Thursday, April 10, 2008

No diagnosis for Robert

I've been having trouble getting myself to post over the last few days because, last Thursday, we got back word from the Mass General genetics research lab about Robert.  The news was, as is so much with Robert, mixed.  They did not find anything relative to the gene that they've been studying; however, they're really intrigued by the fact that Robert is responding to biotin and are holding on to our blood samples as their research may expand.  They've only identified one gene in the biotin pathway, they said, and there may be others.  

Selfishly, I'd wanted a diagnosis.  It's been ten years of dealing with this mysterious illness, whatever you want to call it.  I'm tired of driving around blind.  I want to know what happened.  I want to know what can be done.  I want to know where we go from here.  I want a road map.  Of course, we all think life has a road map, but it doesn't.  

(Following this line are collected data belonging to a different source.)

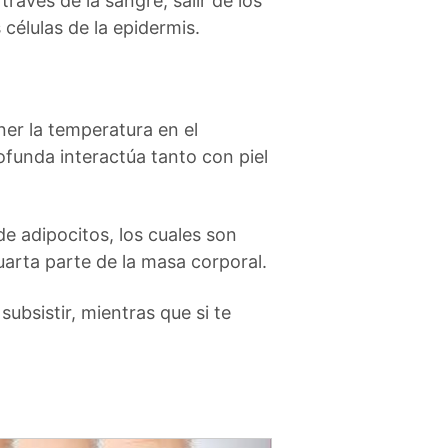
través de la sangre, salir de los
células de la epidermis.
er la temperatura en el
ofunda interactúa tanto con piel
de adipocitos, los cuales son
uarta parte de la masa corporal.
subsistir, mientras que si te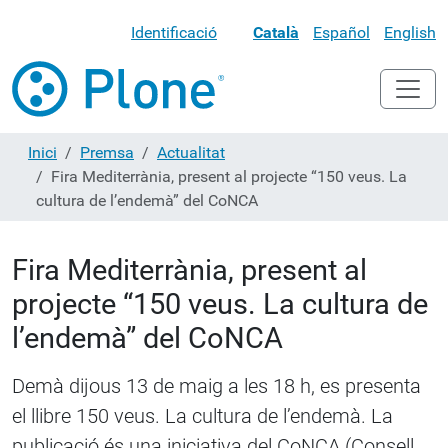
Identificació
Català
Español
English
Inici
Premsa
Actualitat
Fira Mediterrània, present al projecte “150 veus. La
cultura de l’endemà” del CoNCA
Fira Mediterrània, present al
projecte “150 veus. La cultura de
l’endemà” del CoNCA
Demà dijous 13 de maig a les 18 h, es presenta
el llibre 150 veus. La cultura de l’endemà. La
publicació és una iniciativa del CoNCA (Consell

I've been patient, living without structure these ten years.  But life in America is getting so complicated.  Things are tied right now to money and to health insurance.  Money to stay in the house in the good neighborhood with the good schools and the resources to teach Robert.  And to stay in the big city with the highly trained and highly specialized physicians to treat Robert.  And the money to buy his special equipment.  And money to continue to be able to afford the health insurance that gives us access to much of that.  And that subsidizes all of the medications.

We've been weaning him off some medications, which I think is good not just for his general health and well-being, but to give our family some space (less structure??).  The embedded structure of our lives is Robert's medical care.  When I got away for the first time--to Bread Loaf in 2001--every time I looked at my watch, all I could think about was what medication or tube feeding was due at that time.  I would like us to be able to structure life around the things that we want to do or dream of, and not just our obligations and tasks.  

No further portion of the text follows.